Matter of Migdalia O. v Lucero V.
2025 NY Slip Op 00725 [235 AD3d 430]
February 6, 2025
Appellate Division, First Department
Published by New York State Law Reporting Bureau pursuant to Judiciary Law § 431.
As corrected through Wednesday, April 2, 2025


[*1]
 In the Matter of Migdalia O., Appellant,
v
Lucero V. et al., Respondents.

Larry S. Bachner, New York, for appellant.

Leslie S. Lowenstein, Woodmere, for Lucero V., respondent.

Kenneth M. Tuccillo, Hastings on Hudson, for Enrico O.F., respondent.

Janet Neustaetter, The Children's Law Center, Brooklyn (Laura Solecki of counsel), attorney for the child.

Order, Family Court, Bronx County (Jennifer S. Burtt, Ref.), entered on or about December 4, 2023, which denied petitioner grandmother's petition for in-person visits with the subject child and awarded her monthly video visits with in-person visitation at the parents' discretion, unanimously affirmed, without costs.

Family Court properly determined that appellant grandmother was not entitled to court-appointed counsel in a proceeding seeking visitation with her grandchild (see Matter of Diane T. v Lydia Tamelka T., 121 AD3d 463, 463 [1st Dept 2014]). Further, the record reveals that the grandmother "knowingly, intelligently, and voluntarily" waived her right to counsel (see Family Ct Act § 262 [a] [ii]; People v Arroyo, 98 NY2d 101, 103 [2002]). The court repeatedly advised her that she would be at a disadvantage proceeding pro se (see Matter of Angel N. v Elizabeth A., 169 AD3d 596, 596-597 [1st Dept 2019]), and nothing in the record suggests that the grandmother was not competent to understand the consequences of self-representation (see Matter of Mia B. [Brandy R.], 100 AD3d 569, 570 [1st Dept 2012], lv denied 20 NY3d 858 [2013]).

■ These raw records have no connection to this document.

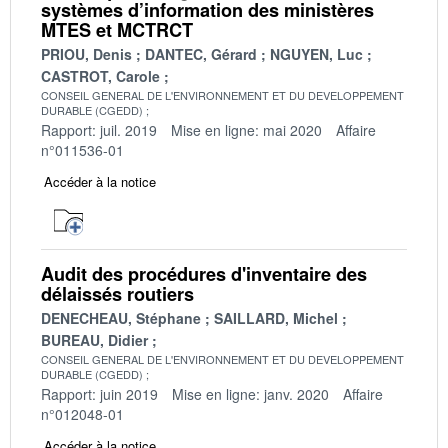
systèmes d’information des ministères
MTES et MCTRCT
PRIOU, Denis
DANTEC, Gérard
NGUYEN, Luc
CASTROT, Carole
CONSEIL GENERAL DE L'ENVIRONNEMENT ET DU DEVELOPPEMENT
DURABLE (CGEDD)
Rapport: juil. 2019
Mise en ligne: mai 2020
Affaire
n°011536-01
Accéder à la notice
Audit des procédures d'inventaire des
délaissés routiers
DENECHEAU, Stéphane
SAILLARD, Michel
BUREAU, Didier
CONSEIL GENERAL DE L'ENVIRONNEMENT ET DU DEVELOPPEMENT
DURABLE (CGEDD)
Rapport: juin 2019
Mise en ligne: janv. 2020
Affaire
n°012048-01
Accéder à la notice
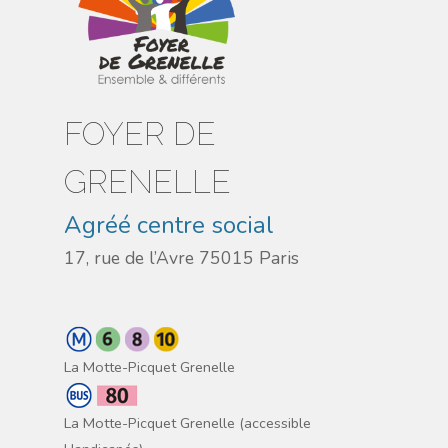
FOYER DE
GRENELLE
Agréé centre social
17, rue de l’Avre 75015 Paris
La Motte-Picquet Grenelle
La Motte-Picquet Grenelle (accessible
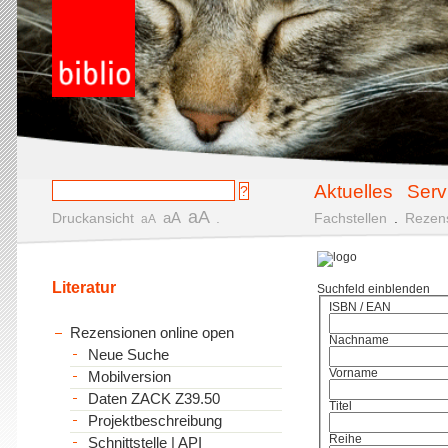
Aktuelles
Serv
aA
aA
Druckansicht
.
Fachstellen
.
Rezen
aA
Literatur
Suchfeld einblenden
ISBN / EAN
Rezensionen online open
Nachname
Neue Suche
Vorname
Mobilversion
Daten ZACK Z39.50
Titel
Projektbeschreibung
Reihe
Schnittstelle | API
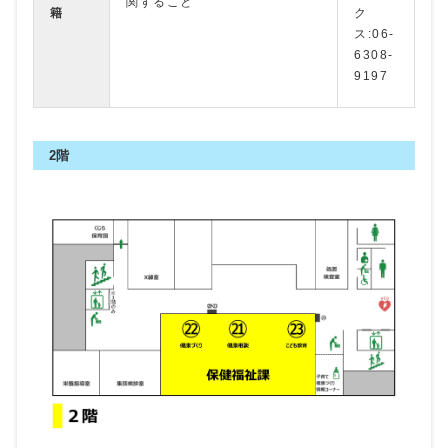
関すること
籍
ク
ス:06-
6308-
9197
2階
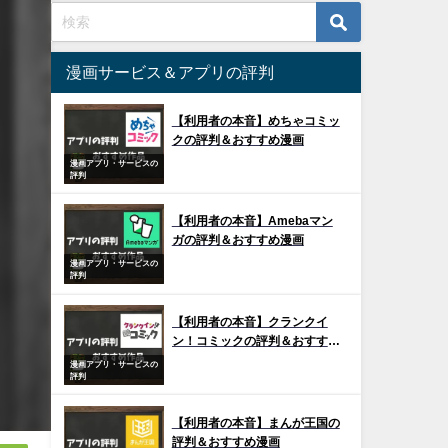
漫画サービス＆アプリの評判
【利用者の本音】めちゃコミッ
クの評判＆おすすめ漫画
漫画アプリ・サービスの
評判
【利用者の本音】Amebaマン
ガの評判＆おすすめ漫画
漫画アプリ・サービスの
評判
【利用者の本音】クランクイ
ン！コミックの評判＆おすすめ
漫画
漫画アプリ・サービスの
評判
【利用者の本音】まんが王国の
評判＆おすすめ漫画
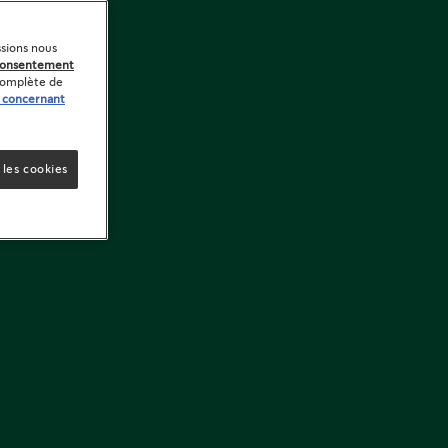
ssions nous
 consentement
 complète de
s concernant
 les cookies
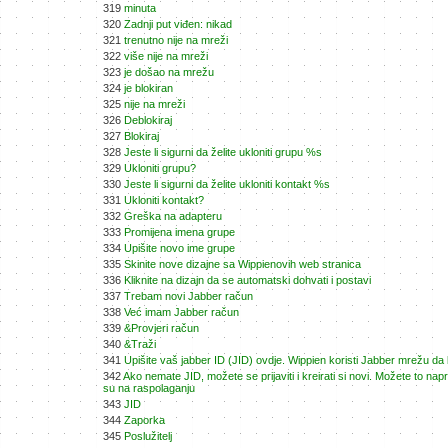
319
minuta
320
Zadnji put viđen: nikad
321
trenutno nije na mreži
322
više nije na mreži
323
je došao na mrežu
324
je blokiran
325
nije na mreži
326
Deblokiraj
327
Blokiraj
328
Jeste li sigurni da želite ukloniti grupu %s
329
Ukloniti grupu?
330
Jeste li sigurni da želite ukloniti kontakt %s
331
Ukloniti kontakt?
332
Greška na adapteru
333
Promijena imena grupe
334
Upišite novo ime grupe
335
Skinite nove dizajne sa Wippienovih web stranica
336
Kliknite na dizajn da se automatski dohvati i postavi
337
Trebam novi Jabber račun
338
Već imam Jabber račun
339
&Provjeri račun
340
&Traži
341
Upišite vaš jabber ID (JID) ovdje. Wippien koristi Jabber mrežu da b
342
Ako nemate JID, možete se prijaviti i kreirati si novi. Možete to nap
su na raspolaganju
343
JID
344
Zaporka
345
Poslužitelj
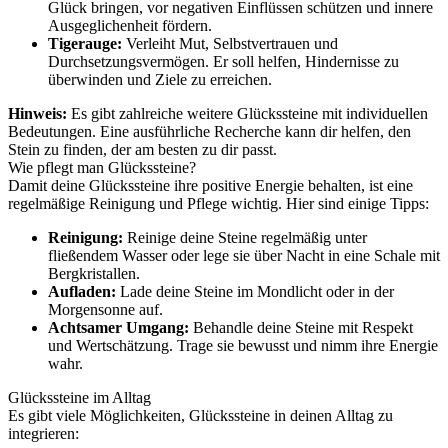
Glück bringen, vor negativen Einflüssen schützen und innere
Ausgeglichenheit fördern.
Tigerauge:
Verleiht Mut, Selbstvertrauen und
Durchsetzungsvermögen. Er soll helfen, Hindernisse zu
überwinden und Ziele zu erreichen.
Hinweis:
Es gibt zahlreiche weitere Glückssteine mit individuellen
Bedeutungen. Eine ausführliche Recherche kann dir helfen, den
Stein zu finden, der am besten zu dir passt.
Wie pflegt man Glückssteine?
Damit deine Glückssteine ihre positive Energie behalten, ist eine
regelmäßige Reinigung und Pflege wichtig. Hier sind einige Tipps:
Reinigung:
Reinige deine Steine regelmäßig unter
fließendem Wasser oder lege sie über Nacht in eine Schale mit
Bergkristallen.
Aufladen:
Lade deine Steine im Mondlicht oder in der
Morgensonne auf.
Achtsamer Umgang:
Behandle deine Steine mit Respekt
und Wertschätzung. Trage sie bewusst und nimm ihre Energie
wahr.
Glückssteine im Alltag
Es gibt viele Möglichkeiten, Glückssteine in deinen Alltag zu
integrieren:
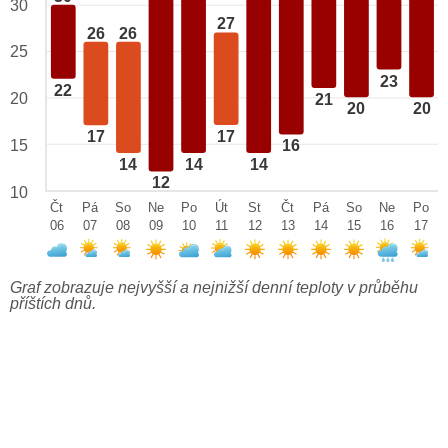
30
27
26
26
25
23
22
20
21
20
20
17
17
15
16
14
14
14
12
10
Čt
Pá
So
Ne
Po
Út
St
Čt
Pá
So
Ne
Po
06
07
08
09
10
11
12
13
14
15
16
17
Graf zobrazuje nejvyšší a nejnižší denní teploty v průběhu
příštích dnů.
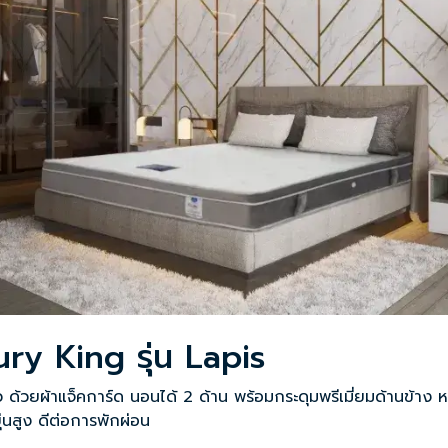
ury King รุ่น Lapis
ด้วยผ้าแจ็คการ์ด นอนได้ 2 ด้าน พร้อมกระดุมพรีเมี่ยมด้านข้าง หนา
่นสูง ดีต่อการพักผ่อน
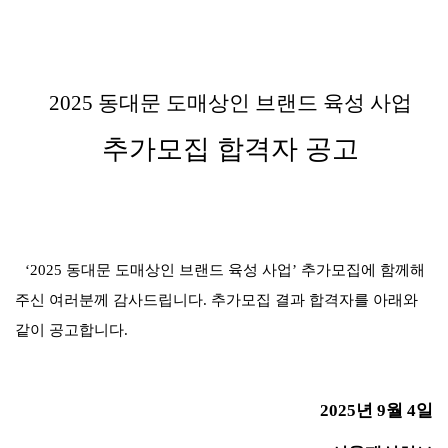
2025
동대문 도매상인 브랜드 육성 사업
추가모집 합격자 공고
‘2025
동대문 도매상인 브랜드 육성 사업
’
추가모집에 함께해
주신 여러분께 감사드립니다
.
추가모집 결과 합격자를 아래와
같이 공고합니다
.
2025
년
9
월
4
일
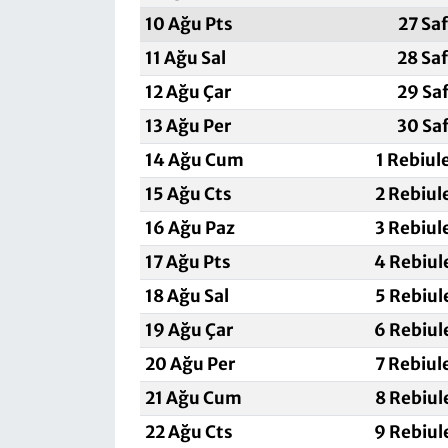
10 Ağu Pts
27 Sa
11 Ağu Sal
28 Sa
12 Ağu Çar
29 Sa
13 Ağu Per
30 Sa
14 Ağu Cum
1 Rebiul
15 Ağu Cts
2 Rebiul
16 Ağu Paz
3 Rebiul
17 Ağu Pts
4 Rebiul
18 Ağu Sal
5 Rebiul
19 Ağu Çar
6 Rebiul
20 Ağu Per
7 Rebiul
21 Ağu Cum
8 Rebiul
22 Ağu Cts
9 Rebiul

With respect to visitation, the court properly undertook a two-part inquiry. It first found that the grandmother had established the right to be heard based on her testimony concerning her relationship with the child. The court then properly concluded that in-person visits between the child and grandmother were not in the child's best interests (see Matter of Albertina C. v Administration for Children's Servs., 125 AD3d 483, 484 [1st Dept 2015], lv denied 25 NY3d 906 [2015]). The court balanced the grandmother's important interest in having a relationship with the child against the circumstances of the child's family, including the worsening relationship between the litigants, strenuous objection by both parents to formalized unsupervised in-person visitation, and the child's wishes. The record demonstrated that from the time the child was born, the grandmother consistently undermined the parents' authority. Her animosity towards the parents impaired the parties' ability to work together. For example, the grandmother called the NYPD multiple times to conduct wellness checks of the child and threatened the parents with prolonged litigation unless they complied with her demands. Accordingly, the court reasonably concluded that in-person visits would inevitably expose the child to the discord between the grandmother and the parents and would be contrary to the child's best interests. Concur—Manzanet-Daniels, J.P., Moulton, Mendez, Shulman, Higgitt, JJ.